Univ Rennes, CHU Rennes, Inserm, CIC 1414 [(Centre d'Investigation Clinique de Rennes)], Rennes, France, 35000.
Eur J Neurol. 2022 May 26;29(9):2761-71. doi: 10.1111/ene.15422.
Therapeutic management of relapsing-remitting multiple sclerosis (RRMS) has evolved towards early treatment. The objective was to assess the impact of early treatment initiation on disability progression among RRMS first-line treated patients.
This study included all incident RRMS cases starting interferon or glatiramer acetate for the first time from 1996/01/01 to 2012/31/12 (N=5,279) from ten MS expert OFSEP centers (Observatoire Français de la Sclérose en Plaques). The delay from treatment start to attain an irreversible Expanded Disability Status Scale score of 3.0 were compared between "Early" group (N= 1,882; treated within 12 months following MS clinical onset) and "Later" group using propensity score weighted Kaplan-Meier methods, overall and stratified by age.

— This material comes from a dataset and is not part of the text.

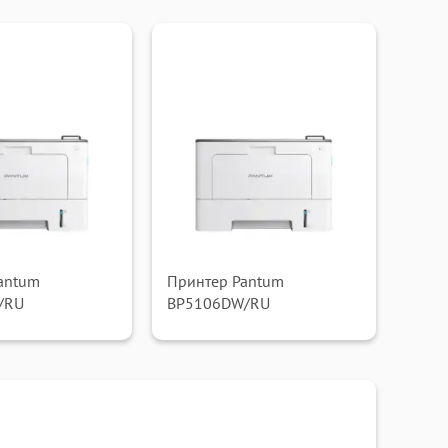
antum
Принтер Pantum
/RU
BP5106DW/RU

Overall, the restricted mean time before reaching EDSS 3.0 (RMST) from treatment start was 11 years and two months for patients treated within the year following MS clinical onset and 10 years and seven months for patients treated later. Thus, early treated patients gained 7 months (95% CI: [4-11] months) in the time to reach EDSS 3.0 compared to patients treated later (treatment start delayed by 28 months). The difference in RMST was respectively six months (95% CI: [1-10] months) and 14 months (95% CI: [4-24] months) in the "≤40 years" age group and in the ">40 years" age group, in favour of early group. .
Early treatment initiation resulted in a significant reduction of disability progression among patients with RRMS, and also among older patients.

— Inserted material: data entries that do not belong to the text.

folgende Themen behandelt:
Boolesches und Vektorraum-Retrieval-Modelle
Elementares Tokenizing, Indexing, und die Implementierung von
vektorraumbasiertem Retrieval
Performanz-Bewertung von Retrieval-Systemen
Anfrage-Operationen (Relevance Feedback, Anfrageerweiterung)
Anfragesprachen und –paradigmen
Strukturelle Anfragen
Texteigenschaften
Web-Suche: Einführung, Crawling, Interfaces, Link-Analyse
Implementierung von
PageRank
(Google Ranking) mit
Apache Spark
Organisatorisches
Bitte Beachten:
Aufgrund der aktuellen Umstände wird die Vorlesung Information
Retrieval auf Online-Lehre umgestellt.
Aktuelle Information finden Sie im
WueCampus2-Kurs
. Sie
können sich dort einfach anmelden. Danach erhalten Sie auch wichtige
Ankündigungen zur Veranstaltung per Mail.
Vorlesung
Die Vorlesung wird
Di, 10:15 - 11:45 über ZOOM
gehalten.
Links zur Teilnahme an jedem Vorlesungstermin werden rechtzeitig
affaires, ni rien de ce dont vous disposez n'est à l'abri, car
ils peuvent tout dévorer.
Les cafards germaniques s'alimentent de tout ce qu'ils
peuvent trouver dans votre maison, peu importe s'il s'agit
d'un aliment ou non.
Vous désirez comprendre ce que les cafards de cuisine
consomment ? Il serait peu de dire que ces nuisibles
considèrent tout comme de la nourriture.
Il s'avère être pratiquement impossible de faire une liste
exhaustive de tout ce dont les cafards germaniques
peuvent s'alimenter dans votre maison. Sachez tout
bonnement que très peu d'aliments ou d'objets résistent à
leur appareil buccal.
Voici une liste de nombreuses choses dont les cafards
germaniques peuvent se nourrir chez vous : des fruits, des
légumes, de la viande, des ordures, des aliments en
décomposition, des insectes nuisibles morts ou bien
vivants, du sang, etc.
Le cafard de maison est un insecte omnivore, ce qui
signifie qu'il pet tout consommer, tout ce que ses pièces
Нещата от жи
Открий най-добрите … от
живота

复发缓解型多发性硬化症(RRMS)的治疗管理已朝着早期治疗发展。目的是评估早期开始治疗对RRMS一线治疗患者残疾进展的影响。
本研究纳入了1996年1月1日至2012年12月31日首次开始使用干扰素或醋酸格拉替雷的所有RRMS新发病例(N = 5279),这些病例来自十个法国多发性硬化症观察中心(OFSEP)(法国斑块状硬化症观察站)。使用倾向评分加权的Kaplan-Meier方法,比较了“早期”组(N = 1882;在MS临床发病后12个月内接受治疗)和“晚期”组从开始治疗到达到不可逆的扩展残疾状态量表评分3.0的延迟时间,整体以及按年龄分层比较。

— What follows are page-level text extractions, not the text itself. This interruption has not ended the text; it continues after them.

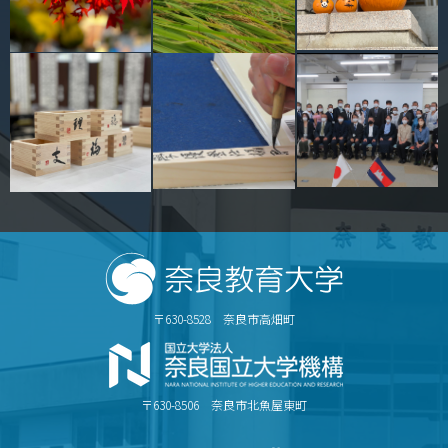
キャンパスマップ
サイトポリシー
サイトマップ
交通アクセス
同窓会
後援会
教員一覧
〒630-8528 奈良市高畑町
附属学校園
〒630-8506 奈良市北魚屋東町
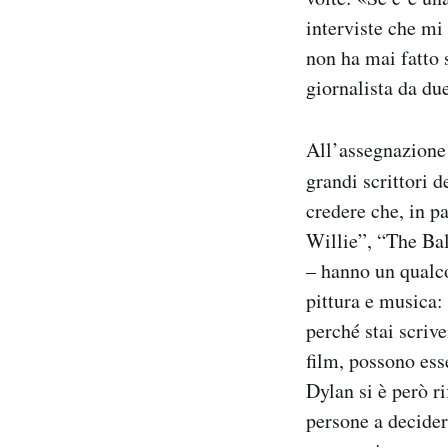
interviste che mi
non ha mai fatto 
giornalista da du
All’assegnazione 
grandi scrittori 
credere che, in p
Willie”, “The Bal
– hanno un qualco
pittura e musica:
perché stai scrive
film, possono ess
Dylan si è però ri
persone a decide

总体而言,MS临床发病后一年内接受治疗的患者从开始治疗到达到EDSS 3.0的受限平均时间(RMST)为11年零2个月,而晚期治疗的患者为10年零7个月。因此,与晚期治疗的患者相比(治疗开始延迟28个月),早期治疗的患者在达到EDSS 3.0的时间上提前了7个月(95% CI:[4 - 11]个月)。在“≤40岁”年龄组和“>40岁”年龄组中,RMST的差异分别为6个月(95% CI:[1 - 10]个月)和14个月(95% CI:[4 - 24]个月),均有利于早期治疗组。
早期开始治疗可显著降低RRMS患者以及老年患者的残疾进展。